"Kurang ajar kamu, Asya." Fagan sudah melempar makian begitu Asya masuk.
"Tenang, Tuan. Jangan marah dulu." Asya berusaha bersikap santai.
Dia hanya sedang menghibur dirinya sendiri agar bisa membuat keadaan menjadi lebih mudah untuknya. Walau begitu sulit dan gemetar, Asya sepertinya bisa menguasai dirinya.
"Saya tau, Tuan. Dia guru mahal, dia berkelas dan dia adalah pengajar di kalangan konglomerat. Sebaik dan sepopuler apa pun gurunya, akan sia-sia jika saya tak menunjukkan minat," kata Asya mencoba mengali permasalahan.
"Cih, mudah sekali kamu bilang kamu nggak memiliki minat. Bukankah kamu sendiri yang bilang kalo apa pun yang aku mau akan jadi maumu?" ujarnya ketus.
"Ah, untuk kali ini berbeda. Rasanya bernapas aja ada aturannya. Sampai saya harus mikir harus bernapas atau tidak." Asya membantah.
"Omong kosong, tutup mulutmu," sahut Fagan tak menerima alasan yang Asya katakan.
Asya berjalan mendekati Fagan secara perlahan. Banyak sekali yang berkecamuk di dalam otaknya. Rasa sakit yang dia rasakan karena amukan, cacian dan juga kekejaman Fagan tak pernah hilang dari dirinya. Hingga hanya ada sinar kebencian yang ada di mata Asya sekarang ini.
"Ayo negoisasi lagi, kita barter hadiah biar menarik," kata Asya pada sang suami.
"Siapa kamu? Kenapa kamu ngatur-ngatur aku?" desak Fagan.
"Istrimu, Tuan. Saya adalah istri sahmu," balas Asya. "Walau bukan istri yang dianggap, setidaknya statusku di sini jelas sebagai istrimu," lanjutnya.
Fagan menyadari jika Asya bukan gadis yang bodoh. Rupanya dia cukup pintar dan cukup berani. Fagan tak tahu jika Asya berani melakukan itu karena dia merasa ada yang sedang dia ingin jumpai. Rindu mengebu di hati Asya pada ayahnya membuat gadis itu mengajukan persyaratan.
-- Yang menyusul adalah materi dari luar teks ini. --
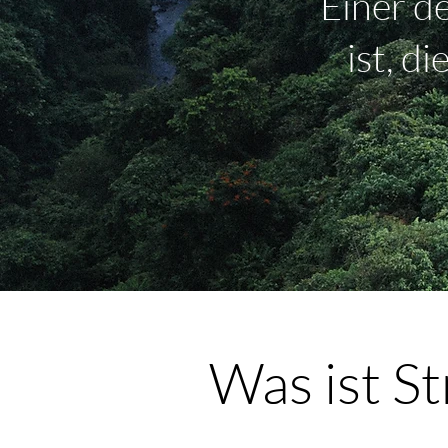
“Einer d
ist, d
Was ist St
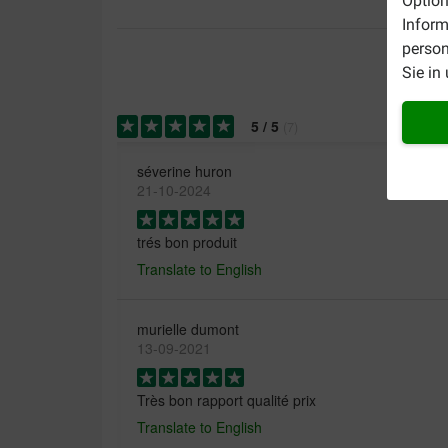
Option
Inform
person
Sie in
5
/
5
(
7
)
séverine huron
21-10-2024
trés bon produit
Translate to English
murielle dumont
13-09-2021
Très bon rapport qualité prix
Translate to English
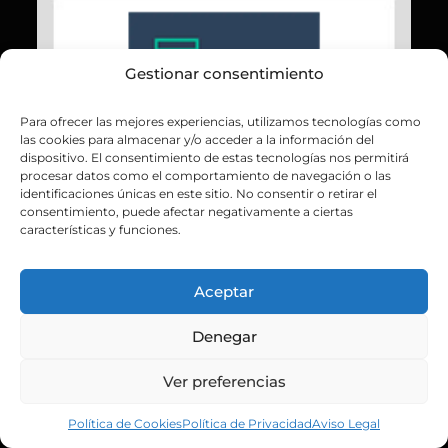
Gestionar consentimiento
Para ofrecer las mejores experiencias, utilizamos tecnologías como
las cookies para almacenar y/o acceder a la información del
dispositivo. El consentimiento de estas tecnologías nos permitirá
procesar datos como el comportamiento de navegación o las
identificaciones únicas en este sitio. No consentir o retirar el
consentimiento, puede afectar negativamente a ciertas
características y funciones.
Aceptar
Denegar
Ver preferencias
Política de Cookies
Política de Privacidad
Aviso Legal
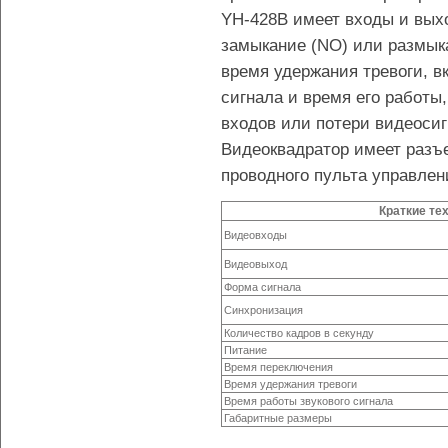
YH-428B имеет входы и вых
замыкание (NO) или размыка
время удержания тревоги, в
сигнала и время его работы
входов или потери видеосиг
Видеоквадратор имеет разъ
проводного пульта управлени
Краткие те
Видеовходы
Видеовыход
Форма сигнала
Синхронизация
Количество кадров в секунду
Питание
Время переключения
Время удержания тревоги
Время работы звукового сигнала
Габаритные размеры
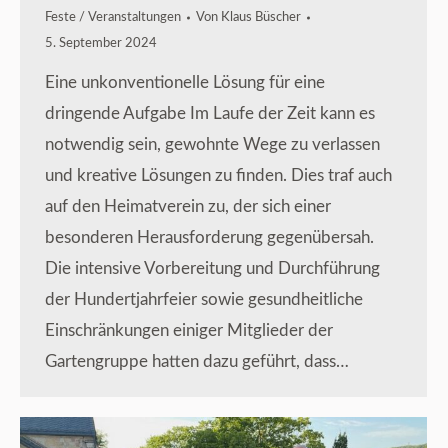
Feste / Veranstaltungen
Von
Klaus Büscher
5. September 2024
Eine unkonventionelle Lösung für eine
dringende Aufgabe Im Laufe der Zeit kann es
notwendig sein, gewohnte Wege zu verlassen
und kreative Lösungen zu finden. Dies traf auch
auf den Heimatverein zu, der sich einer
besonderen Herausforderung gegenübersah.
Die intensive Vorbereitung und Durchführung
der Hundertjahrfeier sowie gesundheitliche
Einschränkungen einiger Mitglieder der
Gartengruppe hatten dazu geführt, dass…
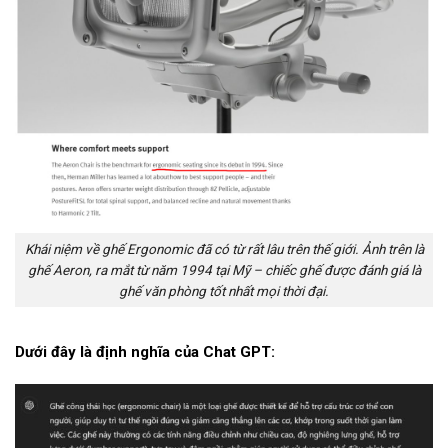
Khái niệm về ghế Ergonomic đã có từ rất lâu trên thế giới. Ảnh trên là
ghế Aeron, ra mắt từ năm 1994 tại Mỹ – chiếc ghế được đánh giá là
ghế văn phòng tốt nhất mọi thời đại.
Dưới đây là định nghĩa của Chat GPT:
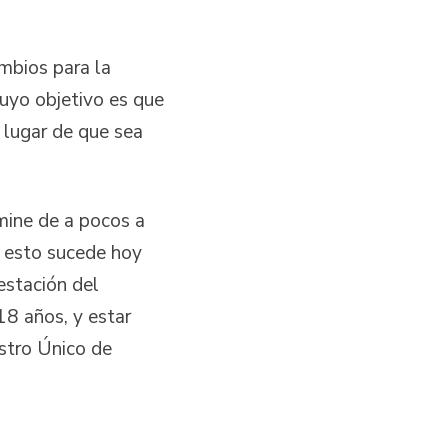
mbios para la
cuyo objetivo es que
n lugar de que sea
mine de a pocos a
s esto sucede hoy
estación del
18 años, y estar
istro Único de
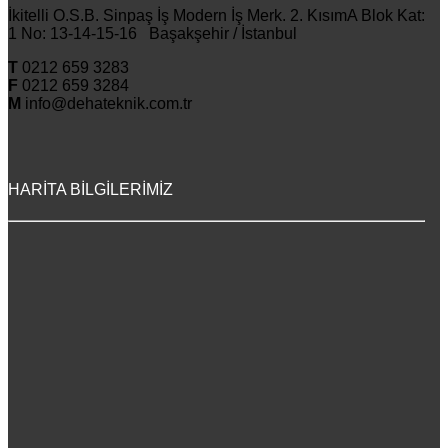
İkitelli O.S.B. Sinpaş İş Modern İş Merk. 2. KısımA Blok Kat:
1 No: 13-14-15-16 Başakşehir / İstanbul
T
0212 659 3283
F
0212 659 3284
M
info@dehateknik.com.tr
HARİTA BİLGİLERİMİZ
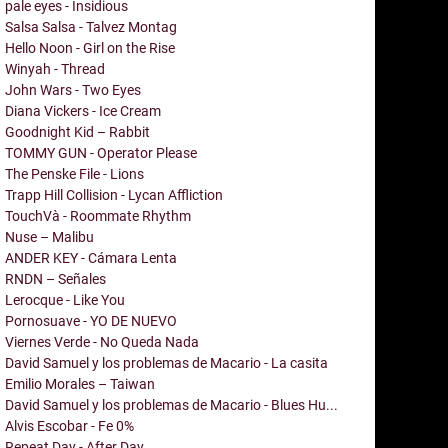
pale eyes - Insidious
Salsa Salsa - Talvez Montag
Hello Noon - Girl on the Rise
Winyah - Thread
John Wars - Two Eyes
Diana Vickers - Ice Cream
Goodnight Kid – Rabbit
TOMMY GUN - Operator Please
The Penske File - Lions
Trapp Hill Collision - Lycan Affliction
TouchVà - Roommate Rhythm
Nuse – Malibu
ANDER KEY - Cámara Lenta
RNDN – Señales
Lerocque - Like You
Pornosuave - YO DE NUEVO
Viernes Verde - No Queda Nada
David Samuel y los problemas de Macario - La casita
Emilio Morales – Taiwan
David Samuel y los problemas de Macario - Blues Hu...
Alvis Escobar - Fe 0%
Repeat Day - After Day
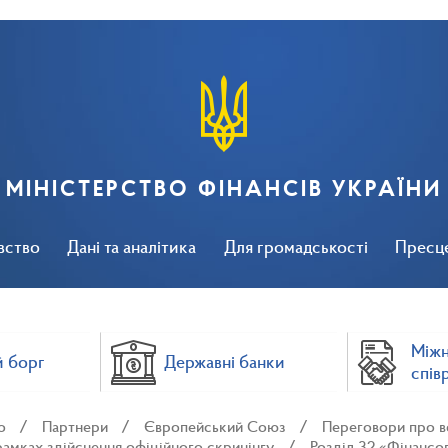
МІНІСТЕРСТВО ФІНАНСІВ УКРАЇНИ
вство
Дані та аналітика
Для громадськості
Пресц
Між
 борг
Державні банки
спів
о
Партнери
Європейський Союз
Переговори про в
 рамках здійснення офіційного скринінгу
Розділ 32 «Фінансо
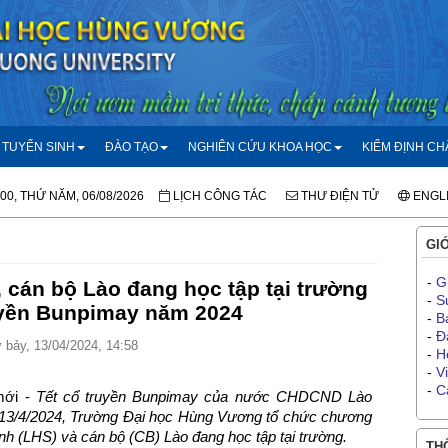
TUYỂN SINH
ĐÀO TẠO
NGHIÊN CỨU KHOA HỌC
KIỂM ĐỊNH C
:00, THỨ NĂM, 06/08/2026
LỊCH CÔNG TÁC
THƯ ĐIỆN TỬ
ENGL
GIỚ
-
G
 cán bộ Lào đang học tập tại trường
-
S
uyền Bunpimay năm 2024
-
B
-
Đ
bảy, 13/04/2024, 14:58
-
H
-
V
-
C
ới -
Tết cổ truyền Bunpimay của nước CHDCND Lào
y 13/4/2024, Trường Đại học Hùng Vương tổ chức chương
nh (LHS) và cán bộ (CB) Lào đang học tập tại trường.
THÔ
"Apa yang kamu inginkan?" tanya Fagan.
"Saya cukup tau diri untuk meminta banyak hal, aku tak akan meminta lebih dari apa yang saya berikan," jelas Asya.
"Cepet bilang aja. Jangan bertele-tele," sahut Fagan mengertak.
Asya mengulas senyuman manisnya, dia membuat Fagan gusar dengan keinginannya yang tak segera Asya katakan padanya.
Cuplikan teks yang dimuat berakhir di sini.